Peer Shared Receive Queues and Peer Shared Completion Queus #8118

amirshehataornl · 2022-10-14T23:12:29Z

amirshehataornl
Oct 14, 2022

I have a few comments/questions, which might or might not have been addressed before

PEER_SRX Capability

Would it make sense to have Peer SRX be a capability? This way an application can query providers which support Peer SRX, and opt to use them.

With LINKx it would be useful to get the capability in the fi_getinfo(). LINKx can then make a decision whether to use SRX or not. Currently SRX imposes a restriction on LINKx; all providers must support it in order to be able to link them. However, there exists a use case where you can link multiple providers without SRX. Receiving from ADDR_UNSPEC will not be supported, but everything else will.

Currently the only way to find out if SRX is supported is by calling specific APIs with FI_PEER_... and if that returns failure then SRX is not supported.

This means that if LINKx is linking multiple providers, and the first one supports SRX, but the second one doesn't, then it's more complicated to rewind the setup in order to "turn off" SRX on the first provider.

Shared Receive Queues vs Shared Completion Queues Workflow

I was initially under the impression that setting up SRQ and SCQ will be symmetric

Call the fi_<><>() API with the FI_PEER<> flag

However SRQ setup is broken up into multiple steps:

Create the domain
"bind" srx to the domain via fi_srx_context()
bind srx to the endpoint

I'm not sure of the benefit in that workflow? Do you see a scenario where you can have multiple endpoints, some with SRX enabled and others not?

If that's not the case, then why are we not binding the SRX to the domain via fi_srx_context() and then when endpoints are created they inherit the SRX from the domain?

If you want multiple different endpoints some with SRX and others not, then it would make sense to have different domains in that case. no?

Can you please explain the benefit of binding the SRX to the endpoint explicitly vs the endpoint inheriting the SRX from the domain. The inheritance method, I believe, does have precedent.

SRX Binding to Endpoint

In the current implementation binding an SRX to an end point is done under the FI_CLASS_SRX_CTX. Why is it not done under FI_CLASS_PEER_SRX? Isn't that the purpose of the latter? And shouldn't the peer srx operations be under its own class?
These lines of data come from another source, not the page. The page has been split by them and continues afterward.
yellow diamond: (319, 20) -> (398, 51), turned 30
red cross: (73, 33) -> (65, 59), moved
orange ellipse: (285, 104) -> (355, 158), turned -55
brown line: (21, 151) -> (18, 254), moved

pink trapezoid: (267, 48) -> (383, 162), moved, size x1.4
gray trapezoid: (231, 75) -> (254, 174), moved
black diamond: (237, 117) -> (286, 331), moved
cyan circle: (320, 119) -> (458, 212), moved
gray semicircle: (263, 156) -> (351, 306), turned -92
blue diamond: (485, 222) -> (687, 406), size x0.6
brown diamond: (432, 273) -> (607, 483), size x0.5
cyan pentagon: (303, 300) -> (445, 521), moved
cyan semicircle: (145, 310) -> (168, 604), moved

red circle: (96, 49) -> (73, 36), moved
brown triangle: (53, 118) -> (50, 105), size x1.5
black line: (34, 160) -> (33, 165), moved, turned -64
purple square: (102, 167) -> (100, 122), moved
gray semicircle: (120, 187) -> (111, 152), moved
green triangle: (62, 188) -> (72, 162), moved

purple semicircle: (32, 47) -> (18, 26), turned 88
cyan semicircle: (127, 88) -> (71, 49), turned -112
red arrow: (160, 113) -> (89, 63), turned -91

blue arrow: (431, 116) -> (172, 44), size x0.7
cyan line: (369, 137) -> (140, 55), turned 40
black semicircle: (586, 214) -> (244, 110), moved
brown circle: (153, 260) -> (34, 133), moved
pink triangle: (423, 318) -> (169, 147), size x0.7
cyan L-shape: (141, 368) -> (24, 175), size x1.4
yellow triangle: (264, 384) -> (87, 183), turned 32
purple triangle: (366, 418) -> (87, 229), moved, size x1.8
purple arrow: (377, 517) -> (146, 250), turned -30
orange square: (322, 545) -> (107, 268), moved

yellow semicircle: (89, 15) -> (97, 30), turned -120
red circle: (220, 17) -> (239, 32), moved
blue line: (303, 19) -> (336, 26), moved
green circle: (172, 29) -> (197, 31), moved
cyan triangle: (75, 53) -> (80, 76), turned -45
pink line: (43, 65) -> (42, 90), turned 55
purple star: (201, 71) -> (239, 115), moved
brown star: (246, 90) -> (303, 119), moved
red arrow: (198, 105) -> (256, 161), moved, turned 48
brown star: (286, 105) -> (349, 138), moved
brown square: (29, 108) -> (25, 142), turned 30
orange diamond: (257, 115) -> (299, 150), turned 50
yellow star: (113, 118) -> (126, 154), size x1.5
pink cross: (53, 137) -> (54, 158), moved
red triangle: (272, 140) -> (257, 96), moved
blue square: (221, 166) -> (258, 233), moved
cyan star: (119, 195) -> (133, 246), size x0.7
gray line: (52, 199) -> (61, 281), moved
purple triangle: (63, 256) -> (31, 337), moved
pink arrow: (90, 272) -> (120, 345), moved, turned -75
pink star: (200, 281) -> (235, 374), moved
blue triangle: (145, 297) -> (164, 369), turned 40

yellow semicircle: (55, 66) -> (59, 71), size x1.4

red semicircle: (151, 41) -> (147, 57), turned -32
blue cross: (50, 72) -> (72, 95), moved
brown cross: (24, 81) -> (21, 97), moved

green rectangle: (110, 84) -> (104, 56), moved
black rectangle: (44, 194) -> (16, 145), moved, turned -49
Although, I don't think we should bind at all as mentioned in my point above.

shefty · 2022-10-15T01:00:05Z

shefty
Oct 15, 2022
Maintainer

I believe that we are moving to a highly composable peer model. Within a year, I expect we'll be combining 3-4 providers together to act as one. The peer model got more complex with the addition of offload providers, and I expect it will get worse.

Realistically, any provider that is going to pair with another one will implement everything that it needs. And we will know up front what peer combinations we'll want. Trying to handle this through a dynamic query is a recipe for unneeded complexity. We have a bounded set of peers we're working with.

I want to replace all of the FI_PEER_ bits with a single FI_PEER bit, not add more. We're consuming too many capabilities bits. Applications should not use FI_PEER bits, nor try to control libfabric internal architecture through the public API.

An srx is not 'bound' to a domain like it is an endpoint. It's allocated, and that allocation is restricted to a domain. This is the same as for CQs. There can be multiple srx's/CQs allocated per domain. An endpoint is attached to an srx/CQ. This is the same flow used by applications through the main API. The peer allocates the srx, cq, ep, etc. the same as an app, and binds them the same as an app. We can argue whether a domain should only allow the creation of a single srx and cq, but that's an API 2.0 discussion.

The srx that is allocated is a normal srx (i.e. FI_CLASS_SRX_CTX). It's attached to the ep's the same as other srx's are attached. The FI_CLASS_PEER_SRX is the object that's imported by the peer as the void *context parameter, it's not what gets attached to the ep's.

4 replies

amirshehataornl Oct 15, 2022
Author

Thanks for the explanation.

Regarding your point of "highly composable peer model". I'm still trying to get the terminology straight. When you use the utility "fi_info", and you get a list of entries. What's the term you use to refer to each one of these entries?

shefty Oct 16, 2022
Maintainer

I call them fi_info entries. Original, no? :)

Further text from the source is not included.